80 anos

Filipe Diniz

Há 80 anos, em Junho de 1937, as tropas fran­quistas de­sen­vol­viam uma brutal ofen­siva no País Basco. Tomam Bilbau no dia 19. Segue-se o bár­baro mas­sacre dos si­ti­ados.

No dia 24 re­a­liza-se em Lon­dres um es­pec­tá­culo de an­ga­ri­ação de fundos para as cri­anças bascas re­fu­gi­adas. O grande cantor negro norte-ame­ri­cano Paul Ro­beson pro­fere aí um im­por­tante dis­curso: «Não é pos­sível pairar olim­pi­ca­mente sobre o con­flito. Não há ob­ser­va­dores im­par­ciais. A li­ber­tação de Es­panha da opressão dos re­ac­ci­o­ná­rios fas­cistas não é um as­sunto pri­vado dos es­pa­nhóis, é a causa comum de toda a hu­ma­ni­dade avan­çada e pro­gres­sista».

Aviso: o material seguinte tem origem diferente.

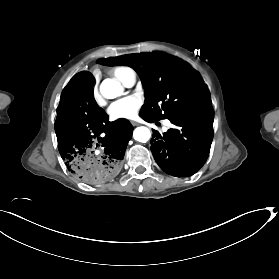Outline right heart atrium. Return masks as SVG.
I'll return each instance as SVG.
<instances>
[{
	"instance_id": "right-heart-atrium-1",
	"label": "right heart atrium",
	"mask_w": 279,
	"mask_h": 279,
	"mask_svg": "<svg viewBox=\"0 0 279 279\" xmlns=\"http://www.w3.org/2000/svg\"><path fill=\"white\" fill-rule=\"evenodd\" d=\"M93 96H94V98H95L96 100L99 98V93H98L97 88H94V89H93Z\"/></svg>"
}]
</instances>
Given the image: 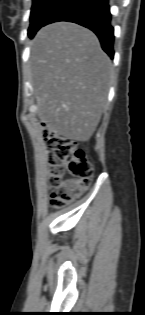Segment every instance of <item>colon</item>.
I'll list each match as a JSON object with an SVG mask.
<instances>
[{"mask_svg":"<svg viewBox=\"0 0 145 315\" xmlns=\"http://www.w3.org/2000/svg\"><path fill=\"white\" fill-rule=\"evenodd\" d=\"M43 136L49 146V188L55 208L65 207L91 182L93 165L71 138L44 128ZM69 174L72 178H65Z\"/></svg>","mask_w":145,"mask_h":315,"instance_id":"5ec220e1","label":"colon"}]
</instances>
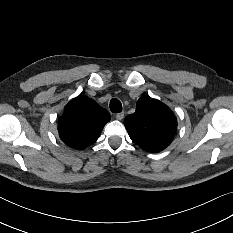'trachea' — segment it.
<instances>
[{"mask_svg":"<svg viewBox=\"0 0 233 233\" xmlns=\"http://www.w3.org/2000/svg\"><path fill=\"white\" fill-rule=\"evenodd\" d=\"M110 110L112 113H120L122 111V104L118 99H111Z\"/></svg>","mask_w":233,"mask_h":233,"instance_id":"3493384b","label":"trachea"}]
</instances>
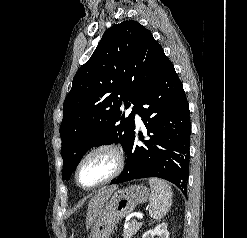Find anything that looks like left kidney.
Segmentation results:
<instances>
[{"label": "left kidney", "instance_id": "5707ae66", "mask_svg": "<svg viewBox=\"0 0 247 238\" xmlns=\"http://www.w3.org/2000/svg\"><path fill=\"white\" fill-rule=\"evenodd\" d=\"M156 236L158 238H169V232L167 230L166 223H161L154 229L145 232L142 238H155Z\"/></svg>", "mask_w": 247, "mask_h": 238}]
</instances>
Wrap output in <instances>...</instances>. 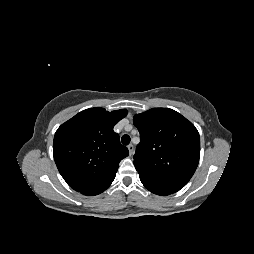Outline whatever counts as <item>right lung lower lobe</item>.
Segmentation results:
<instances>
[{"label":"right lung lower lobe","mask_w":254,"mask_h":254,"mask_svg":"<svg viewBox=\"0 0 254 254\" xmlns=\"http://www.w3.org/2000/svg\"><path fill=\"white\" fill-rule=\"evenodd\" d=\"M114 178H115V175L94 186H90V187L78 190V192L87 196H94V195L100 194L110 186Z\"/></svg>","instance_id":"1"}]
</instances>
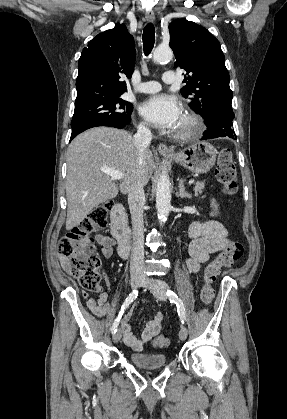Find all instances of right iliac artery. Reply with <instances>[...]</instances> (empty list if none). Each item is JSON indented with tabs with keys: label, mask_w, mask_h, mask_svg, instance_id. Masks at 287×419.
<instances>
[{
	"label": "right iliac artery",
	"mask_w": 287,
	"mask_h": 419,
	"mask_svg": "<svg viewBox=\"0 0 287 419\" xmlns=\"http://www.w3.org/2000/svg\"><path fill=\"white\" fill-rule=\"evenodd\" d=\"M138 295V291L135 289L133 290L129 296L126 298L125 302L123 303L121 310L119 312L118 317L115 319L112 328H111V332L115 333L117 331V327L119 325V321L124 313V310H126V308H128V306L137 298Z\"/></svg>",
	"instance_id": "obj_1"
}]
</instances>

Estas ad­mi­rá­veis pa­la­vras en­con­tram um cu­rioso eco na ac­tu­a­li­dade. Em par­ti­cular no que diz res­peito aos que hoje, tal como aqueles a quem Ro­beson di­rigiu há 80 anos um cer­teiro re­paro, «pairam olim­pi­ca­mente sobre os con­flitos». Veja-se por exemplo como al­guns se pro­nun­ciam sobre Is­rael e a Au­to­ri­dade Pa­les­tina, ou como apelam à «paz nas ruas» na Ve­ne­zuela.

Tal como os «neu­tra­listas» de há 80 anos as­su­miam um «em­bargo moral» e em vista disso em­bar­gavam a venda de armas à Es­panha re­pu­bli­cana, al­guns in­te­lec­tuais «de es­querda» pairam equi­dis­tantes acima de agre­didos e agres­sores, de opri­midos e opres­sores. Como na sua es­ma­ga­dora mai­oria não só pairam como estão a largas mi­lhas do con­flito real, fazem de conta que têm as mãos im­pe­ca­vel­mente limpas. Al­guns apro­veitam para in­sultar os que não em­barcam em tais po­si­ções.

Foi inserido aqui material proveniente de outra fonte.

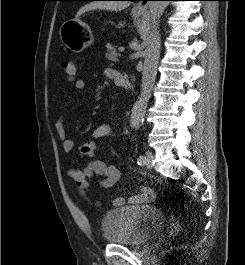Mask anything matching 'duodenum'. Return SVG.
<instances>
[{
    "label": "duodenum",
    "instance_id": "obj_1",
    "mask_svg": "<svg viewBox=\"0 0 245 265\" xmlns=\"http://www.w3.org/2000/svg\"><path fill=\"white\" fill-rule=\"evenodd\" d=\"M114 82L117 86H121L127 89L131 88V83L129 78L121 73L115 77Z\"/></svg>",
    "mask_w": 245,
    "mask_h": 265
}]
</instances>
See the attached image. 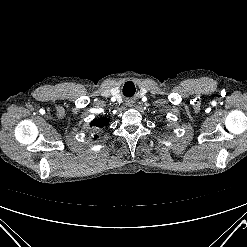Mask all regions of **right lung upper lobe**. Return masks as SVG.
<instances>
[{
	"mask_svg": "<svg viewBox=\"0 0 247 247\" xmlns=\"http://www.w3.org/2000/svg\"><path fill=\"white\" fill-rule=\"evenodd\" d=\"M108 122L109 120L107 118H98V119H94L91 125L95 127L103 128L104 126L108 125ZM94 138L96 139L98 138V136L96 135Z\"/></svg>",
	"mask_w": 247,
	"mask_h": 247,
	"instance_id": "1",
	"label": "right lung upper lobe"
}]
</instances>
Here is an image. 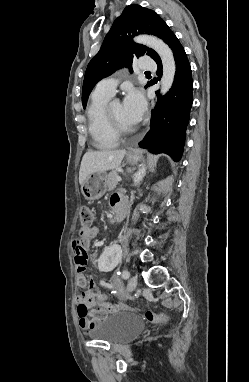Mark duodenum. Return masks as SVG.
Returning a JSON list of instances; mask_svg holds the SVG:
<instances>
[{"mask_svg":"<svg viewBox=\"0 0 249 382\" xmlns=\"http://www.w3.org/2000/svg\"><path fill=\"white\" fill-rule=\"evenodd\" d=\"M114 213L111 222H121L126 216V202L121 199L114 205Z\"/></svg>","mask_w":249,"mask_h":382,"instance_id":"obj_1","label":"duodenum"}]
</instances>
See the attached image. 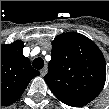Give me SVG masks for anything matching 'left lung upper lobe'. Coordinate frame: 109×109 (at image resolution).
Segmentation results:
<instances>
[{
	"instance_id": "1",
	"label": "left lung upper lobe",
	"mask_w": 109,
	"mask_h": 109,
	"mask_svg": "<svg viewBox=\"0 0 109 109\" xmlns=\"http://www.w3.org/2000/svg\"><path fill=\"white\" fill-rule=\"evenodd\" d=\"M63 103L83 106L101 92L106 79L105 59L86 36L67 32L52 41V59L44 77Z\"/></svg>"
}]
</instances>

Re­cusar a equi­dis­tância em con­flitos tão com­plexos não tem nada a ver com iden­ti­fi­cação acrí­tica com tal ou tal pro­cesso. Tem, muito sim­ples­mente, a ver com a ca­pa­ci­dade de iden­ti­ficar o ini­migo prin­cipal. Quem não sabe iden­ti­ficar o ini­migo di­fi­cil­mente será amigo de fiar. Do mesmo modo que não são de fiar os que, re­pro­du­zindo o rol dos ar­gu­mentos que a cen­tral me­diá­tica im­pe­ri­a­lista põe a cir­cular, ao mesmo tempo afirmam a sua so­li­da­ri­e­dade («crí­tica», está bem de ver) com os povos ví­timas de agressão.